| Assignment |
Show every line from the data below that includes "India".

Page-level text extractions
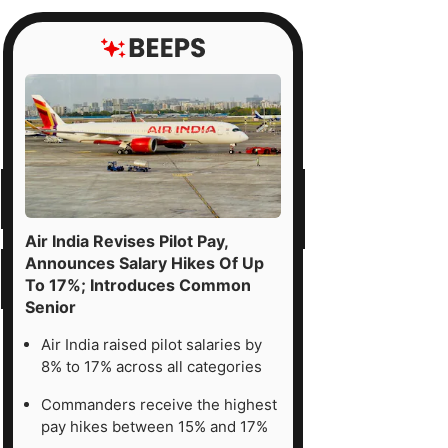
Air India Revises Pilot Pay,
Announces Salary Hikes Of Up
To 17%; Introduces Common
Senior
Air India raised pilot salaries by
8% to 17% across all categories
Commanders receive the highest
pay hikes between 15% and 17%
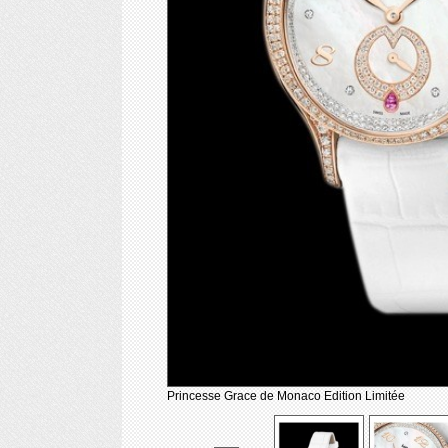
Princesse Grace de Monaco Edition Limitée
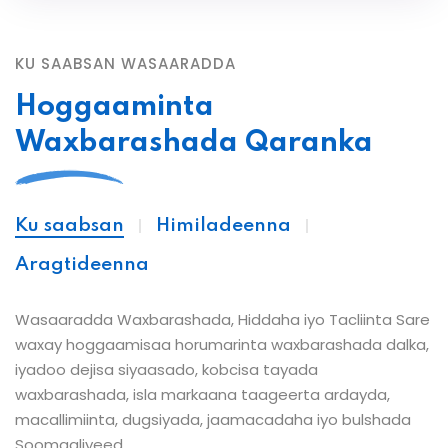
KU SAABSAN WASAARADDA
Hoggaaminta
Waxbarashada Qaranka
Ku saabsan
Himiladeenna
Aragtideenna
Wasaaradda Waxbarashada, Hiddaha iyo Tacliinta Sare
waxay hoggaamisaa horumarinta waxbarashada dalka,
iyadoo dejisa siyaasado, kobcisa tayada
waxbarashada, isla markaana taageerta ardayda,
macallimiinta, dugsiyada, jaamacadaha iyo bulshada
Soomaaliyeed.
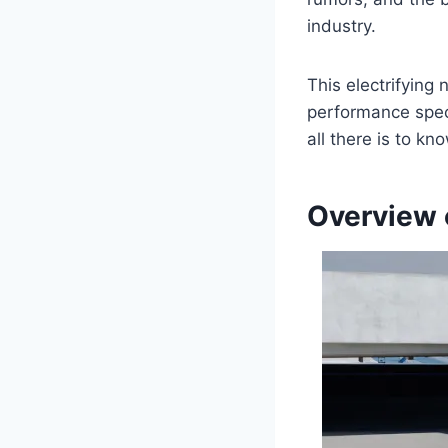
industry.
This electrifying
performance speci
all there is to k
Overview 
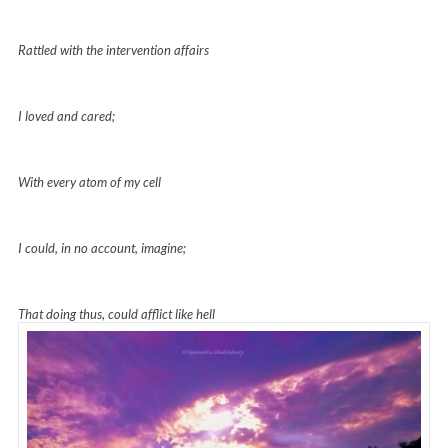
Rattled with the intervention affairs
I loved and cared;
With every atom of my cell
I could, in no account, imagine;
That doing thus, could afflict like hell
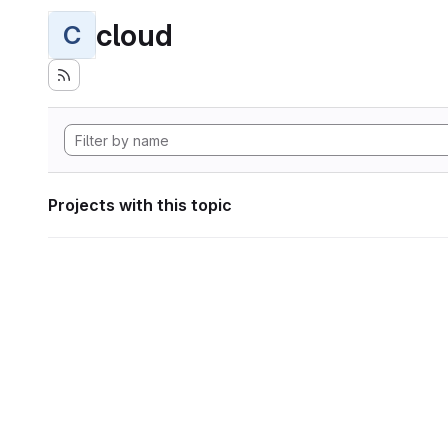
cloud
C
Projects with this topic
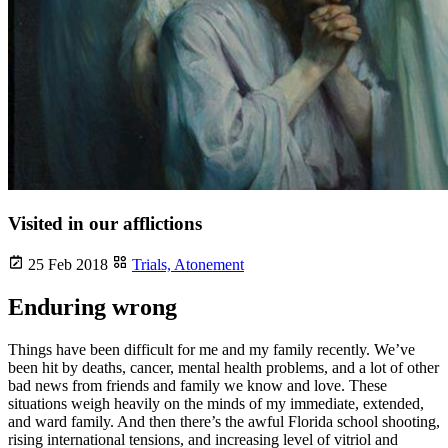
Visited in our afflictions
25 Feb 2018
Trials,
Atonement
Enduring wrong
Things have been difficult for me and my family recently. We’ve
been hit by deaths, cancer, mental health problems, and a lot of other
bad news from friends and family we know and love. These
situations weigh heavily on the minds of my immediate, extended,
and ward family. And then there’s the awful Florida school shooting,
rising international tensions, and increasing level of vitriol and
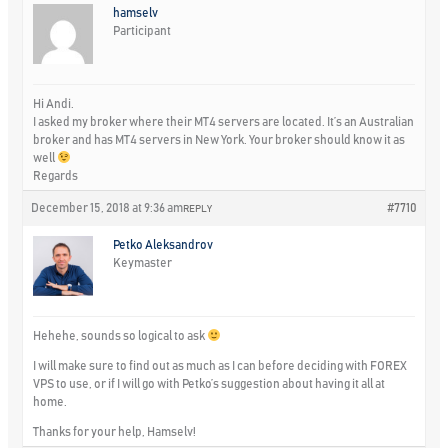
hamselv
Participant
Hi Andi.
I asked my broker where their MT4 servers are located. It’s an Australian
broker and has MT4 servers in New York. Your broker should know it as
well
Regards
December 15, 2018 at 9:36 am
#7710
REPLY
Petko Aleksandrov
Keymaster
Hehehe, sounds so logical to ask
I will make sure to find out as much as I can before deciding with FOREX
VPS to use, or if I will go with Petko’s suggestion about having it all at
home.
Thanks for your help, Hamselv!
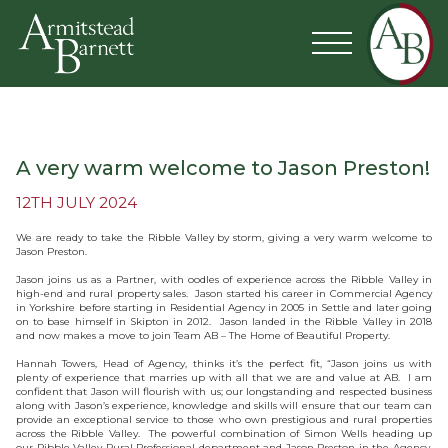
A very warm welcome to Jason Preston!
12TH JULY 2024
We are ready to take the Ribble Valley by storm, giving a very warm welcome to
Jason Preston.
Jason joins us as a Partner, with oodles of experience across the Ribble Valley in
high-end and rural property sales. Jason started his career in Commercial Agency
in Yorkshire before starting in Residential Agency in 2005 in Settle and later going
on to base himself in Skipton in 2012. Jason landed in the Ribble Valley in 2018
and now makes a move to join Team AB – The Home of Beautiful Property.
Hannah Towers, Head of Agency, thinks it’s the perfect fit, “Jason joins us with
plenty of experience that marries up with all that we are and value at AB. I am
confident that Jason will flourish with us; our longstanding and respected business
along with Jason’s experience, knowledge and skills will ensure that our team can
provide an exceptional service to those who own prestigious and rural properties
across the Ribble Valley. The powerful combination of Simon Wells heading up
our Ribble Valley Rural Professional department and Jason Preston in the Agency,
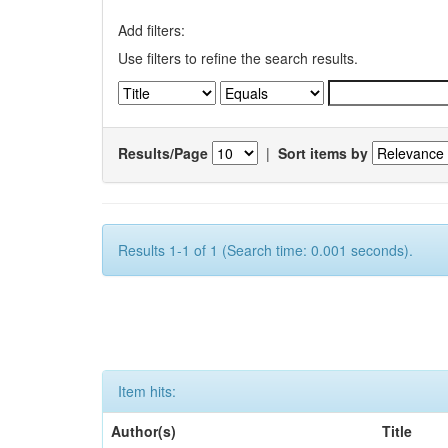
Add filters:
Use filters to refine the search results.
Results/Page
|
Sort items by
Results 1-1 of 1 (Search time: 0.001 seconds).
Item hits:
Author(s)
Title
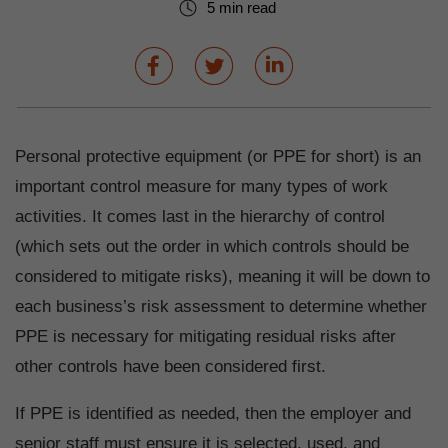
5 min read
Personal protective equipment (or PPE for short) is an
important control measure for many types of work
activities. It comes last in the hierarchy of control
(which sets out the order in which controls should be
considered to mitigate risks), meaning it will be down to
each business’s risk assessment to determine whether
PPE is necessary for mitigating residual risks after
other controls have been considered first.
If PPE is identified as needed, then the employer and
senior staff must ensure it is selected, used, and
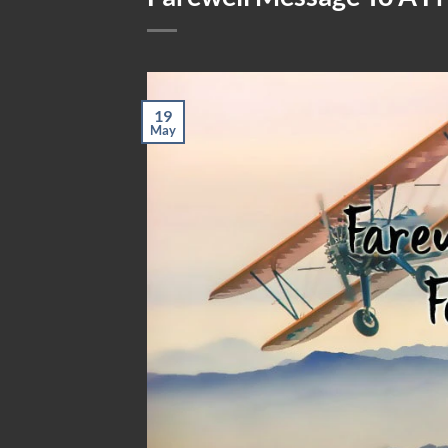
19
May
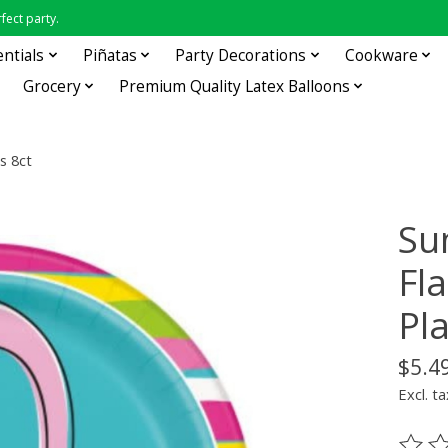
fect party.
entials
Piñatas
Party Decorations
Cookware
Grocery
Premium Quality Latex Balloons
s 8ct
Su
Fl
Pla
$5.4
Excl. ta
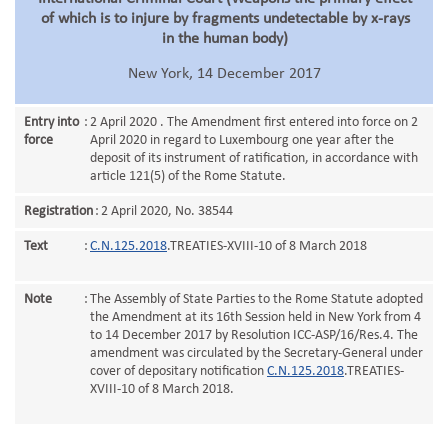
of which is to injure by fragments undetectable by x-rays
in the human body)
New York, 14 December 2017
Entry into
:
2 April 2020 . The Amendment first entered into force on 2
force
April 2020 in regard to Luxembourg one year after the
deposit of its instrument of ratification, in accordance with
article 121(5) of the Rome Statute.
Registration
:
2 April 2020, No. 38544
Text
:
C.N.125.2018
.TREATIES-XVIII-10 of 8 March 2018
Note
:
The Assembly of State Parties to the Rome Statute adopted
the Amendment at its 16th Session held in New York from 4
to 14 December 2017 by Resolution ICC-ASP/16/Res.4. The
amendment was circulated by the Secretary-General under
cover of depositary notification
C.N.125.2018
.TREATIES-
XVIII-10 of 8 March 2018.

| Answer for the task |
Air India Revises Pilot Pay,
Air India raised pilot salaries by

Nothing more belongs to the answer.